▶ **EXERCISE DETAILS**:
Copy all lines below that use the word "tribunal".

▶ **MATERIAL PROVIDED**:

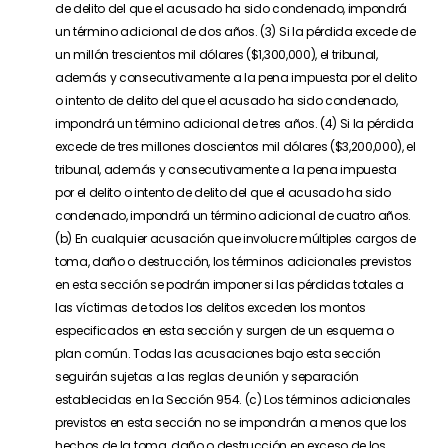
de delito del que el acusado ha sido condenado, impondrá
un término adicional de dos años. (3) Si la pérdida excede de
un millón trescientos mil dólares ($1,300,000), el tribunal,
además y consecutivamente a la pena impuesta por el delito
o intento de delito del que el acusado ha sido condenado,
impondrá un término adicional de tres años. (4) Si la pérdida
excede de tres millones doscientos mil dólares ($3,200,000), el
tribunal, además y consecutivamente a la pena impuesta
por el delito o intento de delito del que el acusado ha sido
condenado, impondrá un término adicional de cuatro años.
(b) En cualquier acusación que involucre múltiples cargos de
toma, daño o destrucción, los términos adicionales previstos
en esta sección se podrán imponer si las pérdidas totales a
las víctimas de todos los delitos exceden los montos
especificados en esta sección y surgen de un esquema o
plan común. Todas las acusaciones bajo esta sección
seguirán sujetas a las reglas de unión y separación
establecidas en la Sección 954. (c) Los términos adicionales
previstos en esta sección no se impondrán a menos que los
hechos de la toma, daño o destrucción en exceso de los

▶ **OUTPUT OF THE EXERCISE**:
un millón trescientos mil dólares ($1,300,000), el tribunal,
tribunal, además y consecutivamente a la pena impuesta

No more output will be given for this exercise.